We are here, he thinks, to grow enough to be able to take our part in another life or lives. But we are surrounded by limitations which baffle and retard our growth. That is miserable, but not so much as we think; for the failures these limitations cause prevent us—and this is a main point in Browning's view—from being content with our condition on the earth. There is that within us which is always endeavouring to transcend those limitations, and which believes in their final dispersal. This aspiration rises to something higher than any possible actual on earth. It is never worn out; it is the divine in us; and when it seems to decay, God renews it by spiritual influences from without and within, coming to us from nature as seen by us, from humanity as felt by us, and from himself who dwells in us.

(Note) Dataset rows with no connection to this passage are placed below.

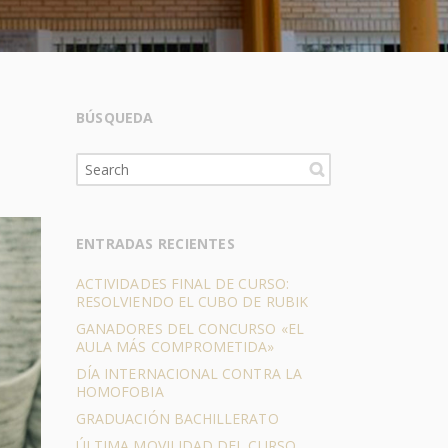
BÚSQUEDA
ENTRADAS RECIENTES
ACTIVIDADES FINAL DE CURSO:
RESOLVIENDO EL CUBO DE RUBIK
GANADORES DEL CONCURSO «EL
AULA MÁS COMPROMETIDA»
DÍA INTERNACIONAL CONTRA LA
HOMOFOBIA
GRADUACIÓN BACHILLERATO
ÚLTIMA MOVILIDAD DEL CURSO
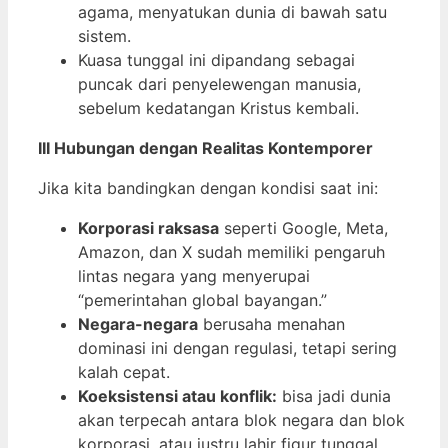
agama, menyatukan dunia di bawah satu
sistem.
Kuasa tunggal ini dipandang sebagai
puncak dari penyelewengan manusia,
sebelum kedatangan Kristus kembali.
III Hubungan dengan Realitas Kontemporer
Jika kita bandingkan dengan kondisi saat ini:
Korporasi raksasa
seperti Google, Meta,
Amazon, dan X sudah memiliki pengaruh
lintas negara yang menyerupai
“pemerintahan global bayangan.”
Negara-negara
berusaha menahan
dominasi ini dengan regulasi, tetapi sering
kalah cepat.
Koeksistensi atau konflik:
bisa jadi dunia
akan terpecah antara blok negara dan blok
korporasi, atau justru lahir figur tunggal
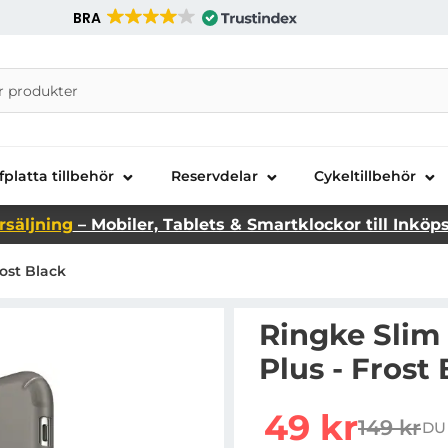
BRA
nira Telecom AB
fplatta tillbehör
Reservdelar
Cykeltillbehör
rsäljning
– Mobiler, Tablets & Smartklockor till Inköp
rost Black
Ringke Slim 
Plus - Frost
Handla denna produkt Ri
rea pris
49 kr
149 kr
DU
tidigare 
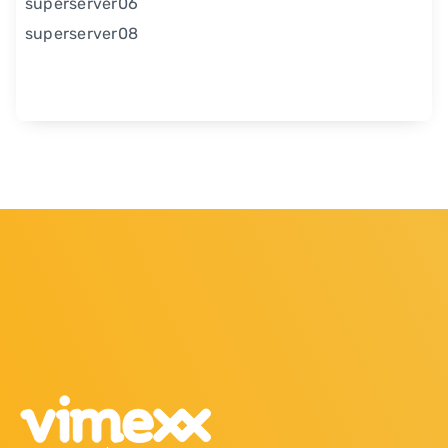
superserver06
superserver08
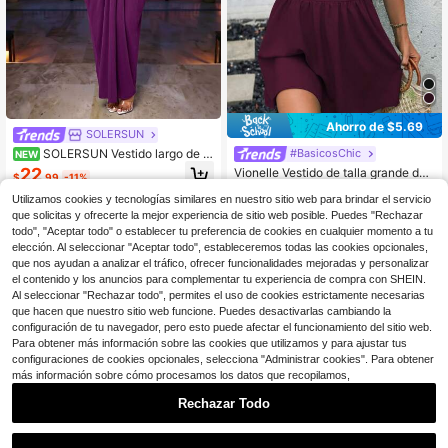
Ahorro de $5.69
SOLERSUN
SOLERSUN Vestido largo de tir
#BasicosChic
NEW
antes finos con fruncido de unicolor
22
Vionelle Vestido de talla grande de
$
.99
-11%
para mujer talla grande para fiestas
color liso para vacaciones y ocio co
90+ vendidos
(500+)
Utilizamos cookies y tecnologías similares en nuestro sitio web para brindar el servicio
n cintura fruncida y lazada, conjunt
17
o de mujer color burdeos
$
.50
-25%
con cupón
que solicitas y ofrecerte la mejor experiencia de sitio web posible. Puedes "Rechazar
todo", "Aceptar todo" o establecer tu preferencia de cookies en cualquier momento a tu
elección. Al seleccionar "Aceptar todo", estableceremos todas las cookies opcionales,
que nos ayudan a analizar el tráfico, ofrecer funcionalidades mejoradas y personalizar
el contenido y los anuncios para complementar tu experiencia de compra con SHEIN.
Al seleccionar "Rechazar todo", permites el uso de cookies estrictamente necesarias
que hacen que nuestro sitio web funcione. Puedes desactivarlas cambiando la
configuración de tu navegador, pero esto puede afectar el funcionamiento del sitio web.
Para obtener más información sobre las cookies que utilizamos y para ajustar tus
configuraciones de cookies opcionales, selecciona "Administrar cookies". Para obtener
más información sobre cómo procesamos los datos que recopilamos,
Rechazar Todo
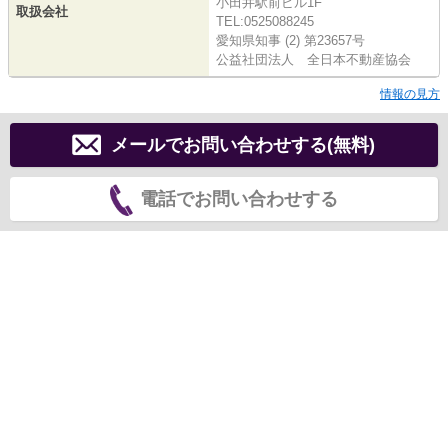
小田井駅前ビル1F
取扱会社
TEL:0525088245
愛知県知事 (2) 第23657号
公益社団法人 全日本不動産協会
情報の見方
メールでお問い合わせする(無料)
電話でお問い合わせする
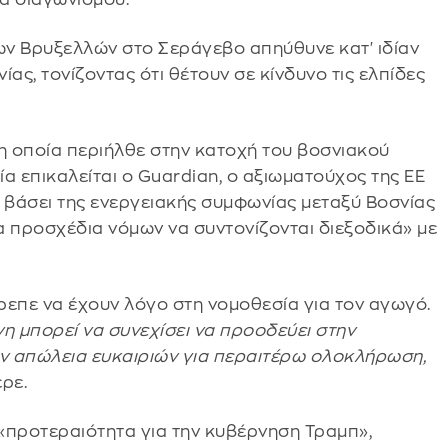
ων Βρυξελλών στο Σεράγεβο απηύθυνε κατ' ιδίαν
ας, τονίζοντας ότι θέτουν σε κίνδυνο τις ελπίδες
, η οποία περιήλθε στην κατοχή του βοσνιακού
ία επικαλείται ο Guardian, ο αξιωματούχος της ΕΕ
ι, βάσει της ενεργειακής συμφωνίας μεταξύ Βοσνίας
τα προσχέδια νόμων να συντονίζονται διεξοδικά» με
ρεπε να έχουν λόγο στη νομοθεσία για τον αγωγό.
η μπορεί να συνεχίσει να προοδεύει στην
ην απώλεια ευκαιριών για περαιτέρω ολοκλήρωση,
ερε.
«προτεραιότητα για την κυβέρνηση Τραμπ»,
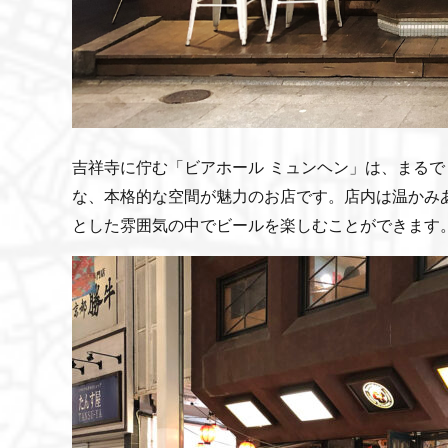
吉祥寺に佇む「ビアホール ミュンヘン」は、まる
な、本格的な空間が魅力のお店です。店内は温かみ
とした雰囲気の中でビールを楽しむことができます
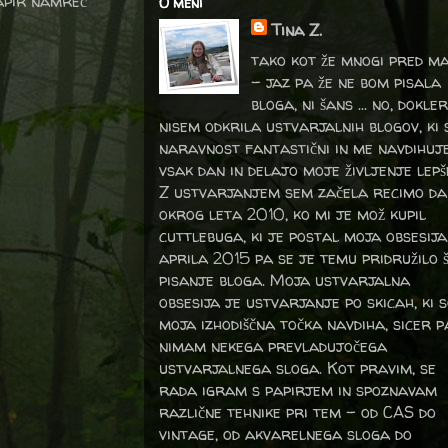
papir namreč
O meni
Tina Z.
tako kot že mnogi pred m
- jaz pa že ne bom pisala
bloga, ni šans ... no, dokler
nisem odkrila ustvarjalnih blogov, ki 
naravnost fantastični in me navdihuj
vsak dan in delajo moje življenje lepš
Z ustvarjanjem sem začela recimo da
okrog leta 2010, ko mi je mož kupil
cuttlebuga, ki je postal moja obsesija
aprila 2015 pa se je temu pridružilo 
pisanje bloga. Moja ustvarjalna
obsesija je ustvarjanje po skicah, ki 
moja izhodiščna točka navdiha, sicer p
nimam nekega prevladujočega
ustvarjalnega sloga. Kot pravim, se
rada igram s papirjem in spoznavam
različne tehnike pri tem – od CAS do
vintage, od akvarelnega sloga do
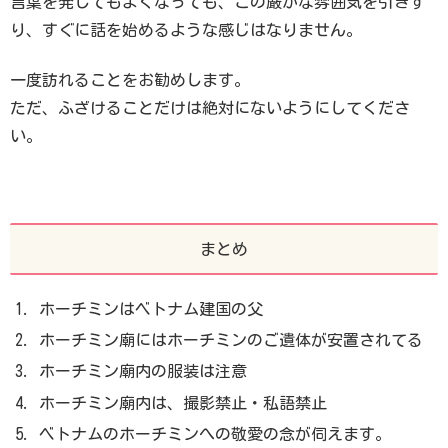
言葉を発してもよくなっても、この厳かな雰囲気を引きず
り、すぐに話を始めるような感じはなりません。
一度訪れることをお勧めします。
ただ、ふざけることだけは絶対にないようにしてくださ
い。
まとめ
ホーチミンはベトナム建国の父
ホーチミン廟にはホーチミンのご遺体が安置されてる
ホーチミン廟内の服装は注意
ホーチミン廟内は、撮影禁止・私語禁止
ベトナムのホーチミンへの敬愛の念が伺えます。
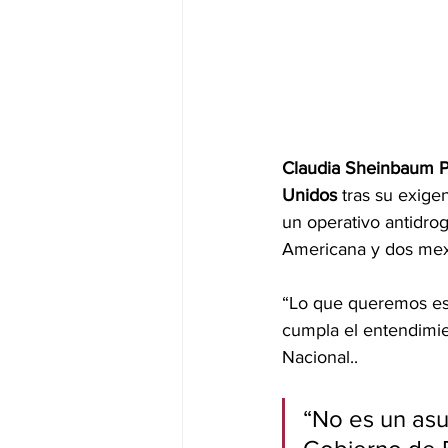
Claudia Sheinbaum 
Unidos 
tras su exige
un operativo antidro
Americana y dos mex
“Lo que queremos es 
cumpla el entendimien
Nacional..
“No es un as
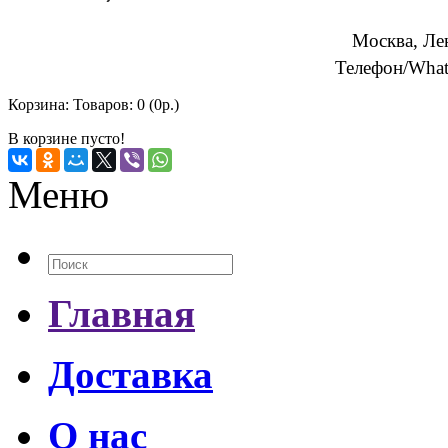
Москва, Ле
Телефон/What
Корзина:
Товаров: 0 (0р.)
В корзине пусто!
Меню
Главная
Доставка
О нас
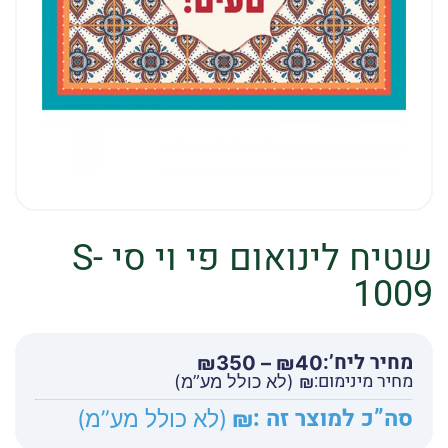
שטיח לינואום פי וי סי S-
1009
מחיר ליח’:
טווח
₪
350
–
₪
40
מחיר מינימום:
מחירים:
₪
(לא כולל מע”מ)
סה”כ למוצר זה :
₪
(לא כולל מע”מ)
עד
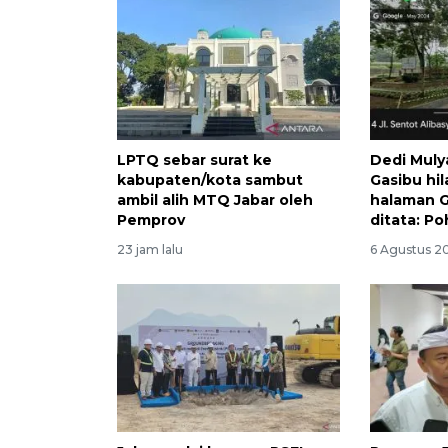
LPTQ sebar surat ke
Dedi Muly
kabupaten/kota sambut
Gasibu hi
ambil alih MTQ Jabar oleh
halaman 
Pemprov
ditata: P
23 jam lalu
6 Agustus 2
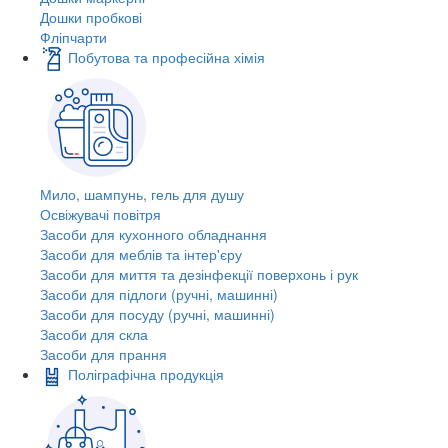
Дошки пробкові
Фліпчарти
Побутова та професійна хімія
Мило, шампунь, гель для душу
Освіжувачі повітря
Засоби для кухонного обладнання
Засоби для меблів та інтер'єру
Засоби для миття та дезінфекції поверхонь і рук
Засоби для підлоги (ручні, машинні)
Засоби для посуду (ручні, машинні)
Засоби для скла
Засоби для прання
Поліграфічна продукція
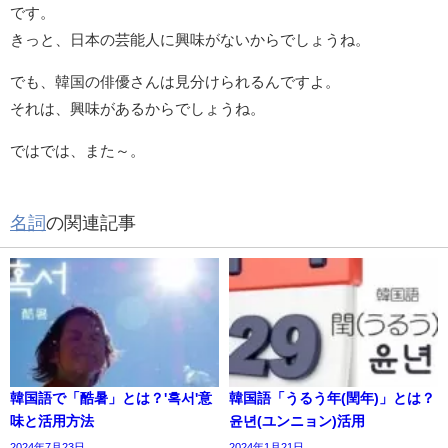
です。
きっと、日本の芸能人に興味がないからでしょうね。
でも、韓国の俳優さんは見分けられるんですよ。
それは、興味があるからでしょうね。
ではでは、また～。
名詞
の関連記事
韓国語で「酷暑」とは？'혹서'意
韓国語「うるう年(閏年)」とは？
味と活用方法
윤년(ユンニョン)活用
2024年7月23日
2024年1月21日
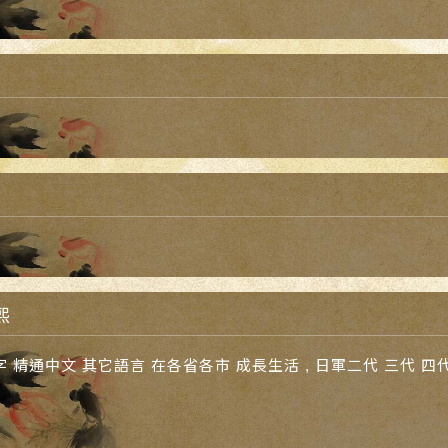
熙
 精通中文 其它語言 在各省各市 成長生活 , 日軍二代 三代 四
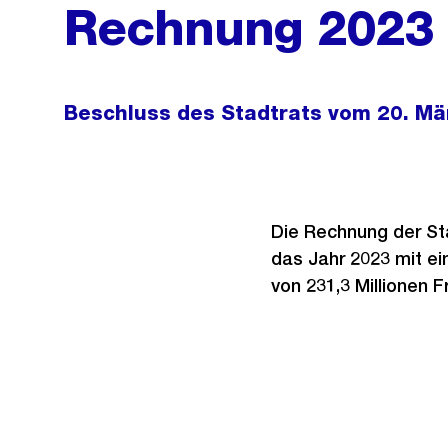
Rechnung 2023
Beschluss des Stadtrats vom 20. Mä
Die Rechnung der Sta
das Jahr 2023 mit e
von 231,3 Millionen 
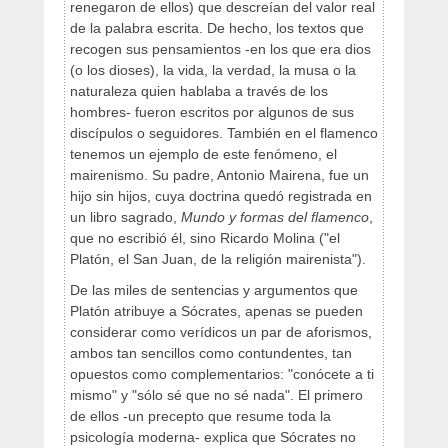
renegaron de ellos) que descreían del valor real
de la palabra escrita. De hecho, los textos que
recogen sus pensamientos -en los que era dios
(o los dioses), la vida, la verdad, la musa o la
naturaleza quien hablaba a través de los
hombres- fueron escritos por algunos de sus
discípulos o seguidores. También en el flamenco
tenemos un ejemplo de este fenómeno, el
mairenismo. Su padre, Antonio Mairena, fue un
hijo sin hijos, cuya doctrina quedó registrada en
un libro sagrado,
Mundo y formas del flamenco
,
que no escribió él, sino Ricardo Molina ("el
Platón, el San Juan, de la religión mairenista").
De las miles de sentencias y argumentos que
Platón atribuye a Sócrates, apenas se pueden
considerar como verídicos un par de aforismos,
ambos tan sencillos como contundentes, tan
opuestos como complementarios: "conócete a ti
mismo" y "sólo sé que no sé nada". El primero
de ellos -un precepto que resume toda la
psicología moderna- explica que Sócrates no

But then, unless we find out and submit to those limitations, and work within them, life is useless, so far as any life is useless. But while we work within them, we see beyond them an illimitable land, and thirst for it. This battle between the dire necessity of working in chains and longing for freedom, between the infinite destiny of the soul and the baffling of its effort to realise its infinitude on earth, makes the storm and misery of life. We may try to escape that tempest and sorrow by determining to think, feel, and act only within our limitations, to be content with them as Goethe said; but if we do, we are worse off than before. We have thrown away our divine destiny. If we take this world and are satisfied with it, cease to aspire, beyond our limits, to full perfection in God; if our soul should ever say, "I want no more; what I have here—the pleasure, fame, knowledge, beauty or love of this world—is all I need or care for," then we are indeed lost. That is the last damnation. The worst failure, the deepest misery, is better than contentment with the success of earth; and seen in this light, the failures and misery of earth are actually good things, the cause of a chastened joy. They open to us the larger light. They suggest, and in Browning's belief they proved, that this life is but the threshold of an infinite life, that our true life is beyond, that there is an infinite of happiness, of knowledge, of love, of beauty which we shall attain. Our failures are prophecies of eternal successes. To choose the finite life is to miss the infinite Life! O fool, to claim the little cup of water earth's knowledge offers to thy thirst, or the beauty or love of earth, when the immeasurable waters of the Knowledge, Beauty and Love of the Eternal Paradise are thine beyond the earth.

Two things are then clear: (1) The attainment of our desires for perfection, the satisfaction of our passion for the infinite, is forbidden to us on earth by the limitations of life. We are made imperfect; we are kept imperfect here; and we must do all our work within the limits this natural imperfection makes. (2) We must, nevertheless, not cease to strive towards the perfection unattainable on earth, but which shall be attained hereafter. Our destiny, the God within us, demands that. And we lose it, if we are content with our earthly life, even with its highest things, with knowledge, beauty, or with love.

Hence, the foundation of Browning's theory is a kind of Original Sin in us, a natural defectiveness deliberately imposed on us by God, which prevents us attaining any absolute success on earth. And this defectiveness of nature is met by the truth, which, while we aspire, we know—that God will fulfil all noble desire in a life to come.

We must aspire then, but at the same time all aspiring is to be conterminous with steady work within our limits. Aspiration to the perfect is not to make us idle, indifferent to the present, but to drive us on. Its passion teaches us, as it urges into action all our powers, what we can and what we cannot do. That is, it teaches us, through the action it engenders, what our limits are; and when we know them, the main duties of life rise clear. The first of these is, to work patiently within our limits; and the second is the apparent contradiction of the first, never to be satisfied with our limits, or with the results we attain within them. Then, having worked within them, but always looked beyond them, we, as life closes, learn the secret. The failures of earth prove the victory beyond: "For—

what is our failure here but a triumph's evidence

For the fulness of the days? Have we withered or agonised?

Why else was the pause prolonged but that singing might issue thence?

Why rushed the discords in but that harmony should be prized?

Sorrow is hard to bear, and doubt is slow to clear.